* Exercise aim: Every record is to be duplicated exactly as it reads, without its images.

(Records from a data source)
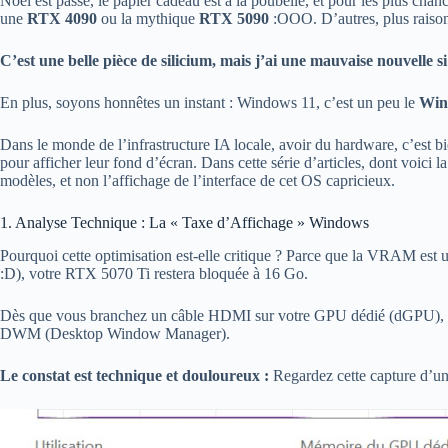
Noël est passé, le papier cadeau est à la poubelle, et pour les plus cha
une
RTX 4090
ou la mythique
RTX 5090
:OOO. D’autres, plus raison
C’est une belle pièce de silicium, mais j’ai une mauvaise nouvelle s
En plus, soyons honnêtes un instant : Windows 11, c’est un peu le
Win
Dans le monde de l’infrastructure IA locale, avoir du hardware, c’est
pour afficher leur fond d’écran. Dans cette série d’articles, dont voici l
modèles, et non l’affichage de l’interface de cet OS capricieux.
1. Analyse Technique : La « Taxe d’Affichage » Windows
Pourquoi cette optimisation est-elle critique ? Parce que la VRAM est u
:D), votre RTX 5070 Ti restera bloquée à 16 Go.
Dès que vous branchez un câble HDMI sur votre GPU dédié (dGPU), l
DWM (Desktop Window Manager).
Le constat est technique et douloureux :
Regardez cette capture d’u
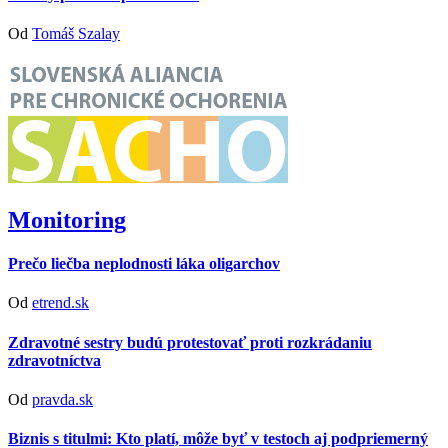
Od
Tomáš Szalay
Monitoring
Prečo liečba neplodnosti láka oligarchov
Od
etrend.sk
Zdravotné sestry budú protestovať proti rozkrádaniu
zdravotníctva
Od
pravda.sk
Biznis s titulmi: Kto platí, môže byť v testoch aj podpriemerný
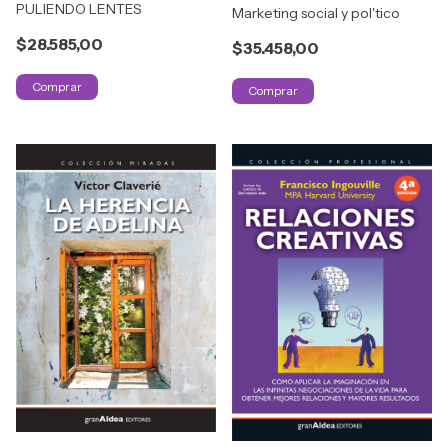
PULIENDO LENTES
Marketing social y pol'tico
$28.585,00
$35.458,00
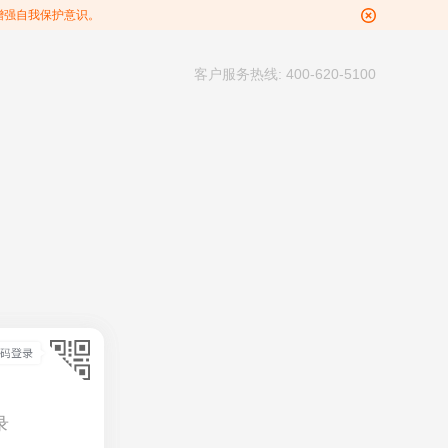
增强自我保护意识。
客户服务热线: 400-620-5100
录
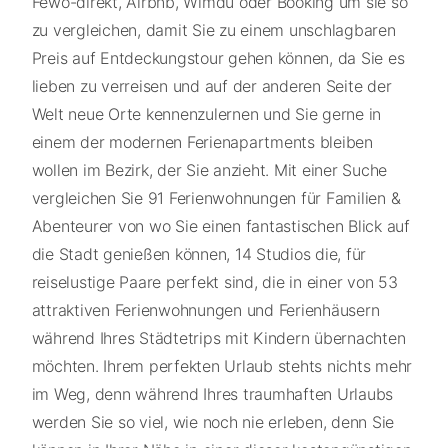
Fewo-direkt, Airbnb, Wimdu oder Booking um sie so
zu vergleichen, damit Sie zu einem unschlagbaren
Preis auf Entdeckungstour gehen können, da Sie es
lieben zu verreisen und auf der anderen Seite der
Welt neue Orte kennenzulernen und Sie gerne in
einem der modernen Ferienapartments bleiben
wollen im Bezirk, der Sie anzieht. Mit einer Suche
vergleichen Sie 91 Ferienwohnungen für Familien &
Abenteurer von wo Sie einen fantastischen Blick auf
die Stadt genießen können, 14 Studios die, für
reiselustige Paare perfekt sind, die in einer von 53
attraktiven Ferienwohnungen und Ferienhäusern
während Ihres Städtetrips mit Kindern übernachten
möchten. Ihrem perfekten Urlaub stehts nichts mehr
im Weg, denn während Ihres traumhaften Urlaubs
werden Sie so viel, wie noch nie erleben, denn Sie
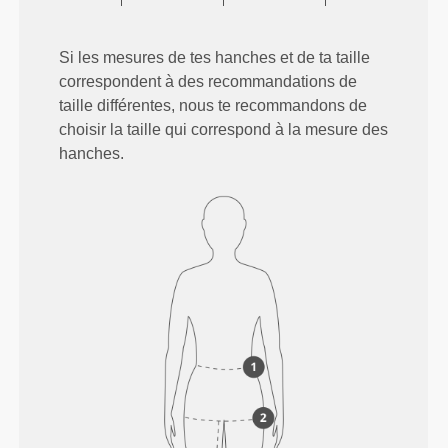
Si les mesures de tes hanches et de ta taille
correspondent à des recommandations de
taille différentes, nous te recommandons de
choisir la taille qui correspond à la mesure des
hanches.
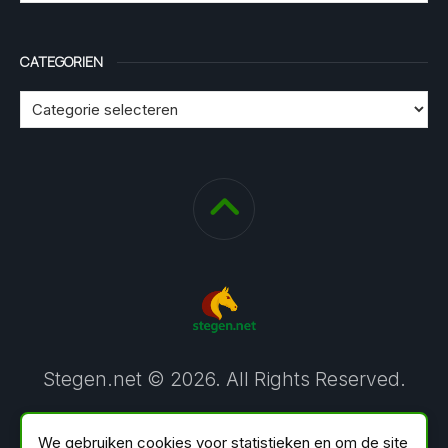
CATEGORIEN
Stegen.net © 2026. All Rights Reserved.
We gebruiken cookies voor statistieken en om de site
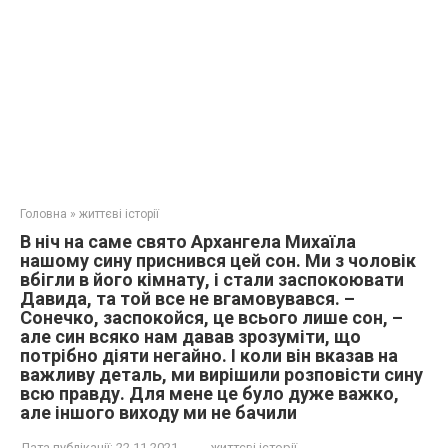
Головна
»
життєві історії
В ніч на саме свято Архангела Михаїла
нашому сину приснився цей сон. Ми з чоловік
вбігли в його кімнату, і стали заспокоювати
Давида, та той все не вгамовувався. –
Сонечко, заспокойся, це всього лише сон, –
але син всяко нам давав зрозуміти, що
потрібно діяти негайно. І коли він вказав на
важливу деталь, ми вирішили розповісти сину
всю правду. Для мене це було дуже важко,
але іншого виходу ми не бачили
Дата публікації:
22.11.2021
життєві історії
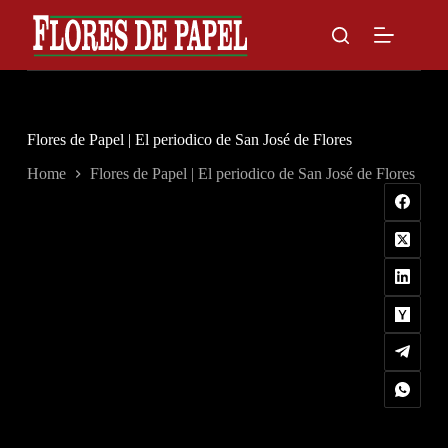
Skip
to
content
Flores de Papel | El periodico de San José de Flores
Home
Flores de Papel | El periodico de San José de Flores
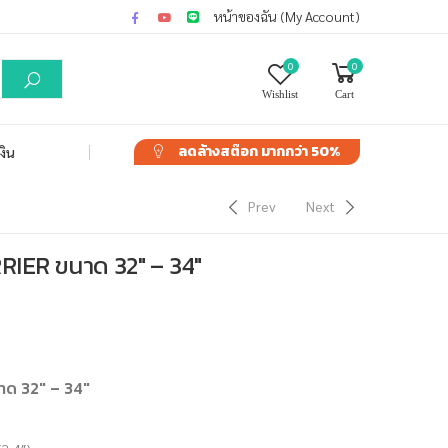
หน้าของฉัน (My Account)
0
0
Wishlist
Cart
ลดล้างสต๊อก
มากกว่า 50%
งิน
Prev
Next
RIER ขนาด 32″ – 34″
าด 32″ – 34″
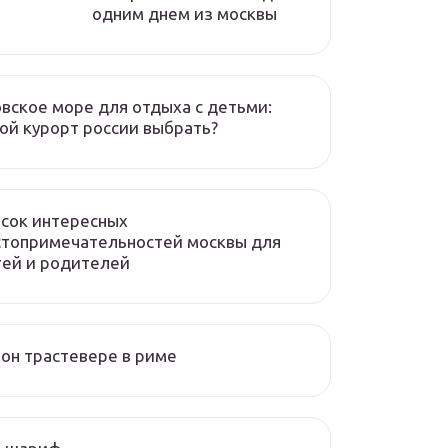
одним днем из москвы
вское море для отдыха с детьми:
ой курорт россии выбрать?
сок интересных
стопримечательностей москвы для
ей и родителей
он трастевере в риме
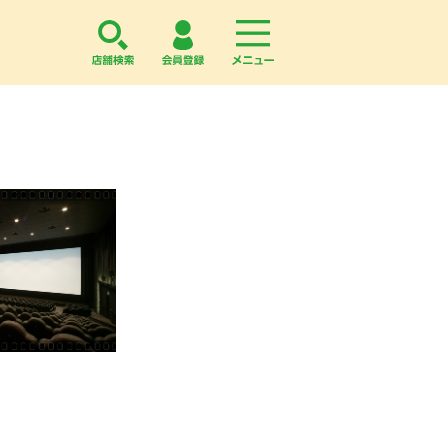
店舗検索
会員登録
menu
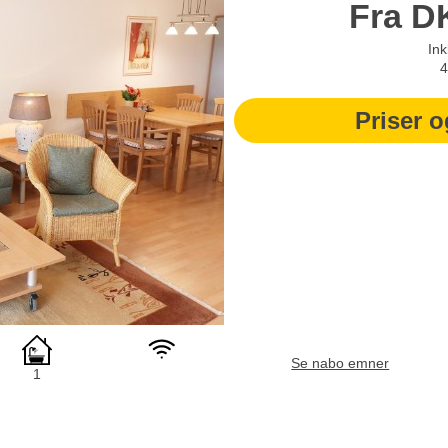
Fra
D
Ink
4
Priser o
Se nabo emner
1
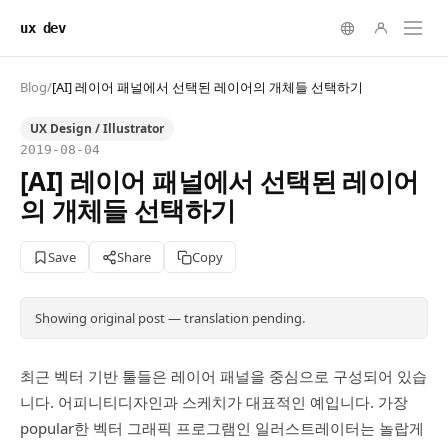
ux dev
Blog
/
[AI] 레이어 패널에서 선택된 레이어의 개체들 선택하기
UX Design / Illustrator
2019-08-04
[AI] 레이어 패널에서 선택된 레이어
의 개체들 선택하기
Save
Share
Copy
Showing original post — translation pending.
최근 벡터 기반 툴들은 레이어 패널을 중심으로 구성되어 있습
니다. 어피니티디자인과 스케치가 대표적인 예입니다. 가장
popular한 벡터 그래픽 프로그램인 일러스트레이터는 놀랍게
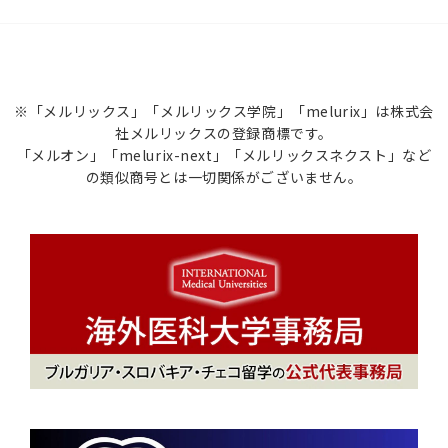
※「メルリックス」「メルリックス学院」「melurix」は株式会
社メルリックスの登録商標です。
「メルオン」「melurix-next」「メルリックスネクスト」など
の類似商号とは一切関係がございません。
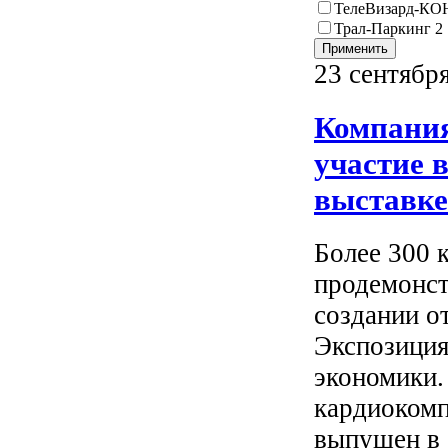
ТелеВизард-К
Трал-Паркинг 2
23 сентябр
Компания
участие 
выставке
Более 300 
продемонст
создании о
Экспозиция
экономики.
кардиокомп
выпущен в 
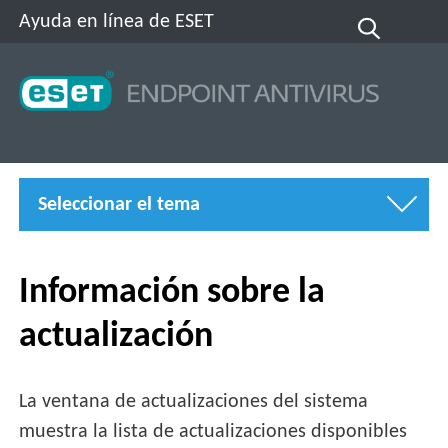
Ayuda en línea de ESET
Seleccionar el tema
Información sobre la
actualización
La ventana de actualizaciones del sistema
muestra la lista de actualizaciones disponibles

* Response to this task:
Noël est passé, le papier cadeau est à la poubelle, et pour les plus cha
une
RTX 4090
ou la mythique
RTX 5090
:OOO. D’autres, plus raison
C’est une belle pièce de silicium, mais j’ai une mauvaise nouvelle s
En plus, soyons honnêtes un instant : Windows 11, c’est un peu le
Win
Dans le monde de l’infrastructure IA locale, avoir du hardware, c’est
pour afficher leur fond d’écran. Dans cette série d’articles, dont voici l
modèles, et non l’affichage de l’interface de cet OS capricieux.
1. Analyse Technique : La « Taxe d’Affichage » Windows
Pourquoi cette optimisation est-elle critique ? Parce que la VRAM est u
:D), votre RTX 5070 Ti restera bloquée à 16 Go.
Dès que vous branchez un câble HDMI sur votre GPU dédié (dGPU), l
DWM (Desktop Window Manager).
Le constat est technique et douloureux :
Regardez cette capture d’u
Od
Tomáš Szalay
Monitoring
Prečo liečba neplodnosti láka oligarchov
Od
etrend.sk
Zdravotné sestry budú protestovať proti rozkrádaniu
zdravotníctva
Od
pravda.sk
Biznis s titulmi: Kto platí, môže byť v testoch aj podpriemerný
PULIENDO LENTES
Marketing social y pol'tico
$28.585,00
$35.458,00
增强自我保护意识。
客户服务热线: 400-620-5100
录
Fewo-direkt, Airbnb, Wimdu oder Booking um sie so
zu vergleichen, damit Sie zu einem unschlagbaren
Preis auf Entdeckungstour gehen können, da Sie es
lieben zu verreisen und auf der anderen Seite der
Welt neue Orte kennenzulernen und Sie gerne in
einem der modernen Ferienapartments bleiben
wollen im Bezirk, der Sie anzieht. Mit einer Suche
vergleichen Sie 91 Ferienwohnungen für Familien &
Abenteurer von wo Sie einen fantastischen Blick auf
die Stadt genießen können, 14 Studios die, für
reiselustige Paare perfekt sind, die in einer von 53
attraktiven Ferienwohnungen und Ferienhäusern
während Ihres Städtetrips mit Kindern übernachten
möchten. Ihrem perfekten Urlaub stehts nichts mehr
im Weg, denn während Ihres traumhaften Urlaubs
werden Sie so viel, wie noch nie erleben, denn Sie
Si les mesures de tes hanches et de ta taille
correspondent à des recommandations de
taille différentes, nous te recommandons de
choisir la taille qui correspond à la mesure des
hanches.
CATEGORIEN
Stegen.net © 2026. All Rights Reserved.
We gebruiken cookies voor statistieken en om de site
Головна
»
життєві історії
В ніч на саме свято Архангела Михаїла
нашому сину приснився цей сон. Ми з чоловік
вбігли в його кімнату, і стали заспокоювати
Давида, та той все не вгамовувався. –
Сонечко, заспокойся, це всього лише сон, –
але син всяко нам давав зрозуміти, що
потрібно діяти негайно. І коли він вказав на
важливу деталь, ми вирішили розповісти сину
всю правду. Для мене це було дуже важко,
але іншого виходу ми не бачили
Дата публікації:
22.11.2021
життєві історії
Skip
to
content
Flores de Papel | El periodico de San José de Flores
Home
Flores de Papel | El periodico de San José de Flores
หน้าของฉัน (My Account)
0
0
Wishlist
Cart
ลดล้างสต๊อก
มากกว่า 50%
งิน
Prev
Next
RIER ขนาด 32″ – 34″
าด 32″ – 34″
одним днем из москвы
вское море для отдыха с детьми:
ой курорт россии выбрать?
сок интересных
стопримечательностей москвы для
ей и родителей
он трастевере в риме
店舗検索
会員登録
menu
Fra
D
Ink
4
Priser o
Se nabo emner
1
ux dev
Blog
/
[AI] 레이어 패널에서 선택된 레이어의 개체들 선택하기
UX Design / Illustrator
2019-08-04
[AI] 레이어 패널에서 선택된 레이어
의 개체들 선택하기
Save
Share
Copy
Showing original post — translation pending.
최근 벡터 기반 툴들은 레이어 패널을 중심으로 구성되어 있습
니다. 어피니티디자인과 스케치가 대표적인 예입니다. 가장
popular한 벡터 그래픽 프로그램인 일러스트레이터는 놀랍게
※「メルリックス」「メルリックス学院」「melurix」は株式会
社メルリックスの登録商標です。
「メルオン」「melurix-next」「メルリックスネクスト」など
の類似商号とは一切関係がございません。
ТелеВизард-К
Трал-Паркинг 2
23 сентябр
Компания
участие 
выставке
Более 300 
продемонст
создании о
Экспозиция
экономики.
кардиокомп
выпущен в 
Ayuda en línea de ESET
Seleccionar el tema
Información sobre la
actualización
La ventana de actualizaciones del sistema
muestra la lista de actualizaciones disponibles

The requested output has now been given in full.